A Ph.D. candidate. A Dartmouth fellow. A future professor shaping the academic conversation around Black women’s lives. That is a direct return on investment.
The Formation Scholars program was not a one-time gesture. BeyGOOD’s history page documents a decade of consecutive scholarship commitments, each one tied to a cultural moment and structured to create real financial access.
A Giving Strategy That Has Not Stopped
Following the Formation Scholars, BeyGOOD launched the Homecoming Scholars Award Program for the 2018-2019 academic year, honoring HBCU culture in the wake of Beyoncé’s landmark Coachella performance. Eight students from Xavier, Wilberforce, Tuskegee, Bethune-Cookman, Texas Southern, Fisk, Grambling State, and Morehouse each received $25,000.
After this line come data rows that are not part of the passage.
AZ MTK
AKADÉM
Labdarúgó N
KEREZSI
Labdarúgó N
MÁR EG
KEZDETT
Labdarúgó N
Then came the Renaissance era. When Beyoncé announced the Renaissance World Tour, BeyGOOD committed $2 million total: $1 million to small business entrepreneurs through Black Parade Route luncheons in cities along the tour route, and another $1 million distributed among 10 colleges and universities, with each school receiving $100,000 to fund student scholarships. Schools including Jackson State University, Grambling State University, Dillard University, and Prairie View A&M were among the recipients.
Most recently, the Cécred x BeyGOOD Fund launched its second iteration with a $500,000 commitment, offering $370,000 in business grants to 37 salon and barbershop owners and $130,000 in scholarships distributed across five cosmetology schools nationwide.
The through line is consistent: find the people already doing the work, and remove the financial wall standing between them and their potential.
Ten Years of Returns
As Lemonade turns ten, the cultural conversation is rightly focused on the album’s legacy. But BeyGOOD is a reminder that legacy is not only measured in streaming numbers or critical rankings. It is measured by the researcher at Dartmouth, who almost did not have the funding to get there. It is measured in the dancer in Brooklyn who is now building a community around period poverty because someone invested in her art first. As the foundation moves into its next decade, BeyGOOD is introducing the Renaissance Scholars as a continued commitment to student education. The work is not winding down.
Ten years after Lemonade asked what Black women are worth, BeyGOOD has been answering that question consistently, with dollars, structures, and follow-through.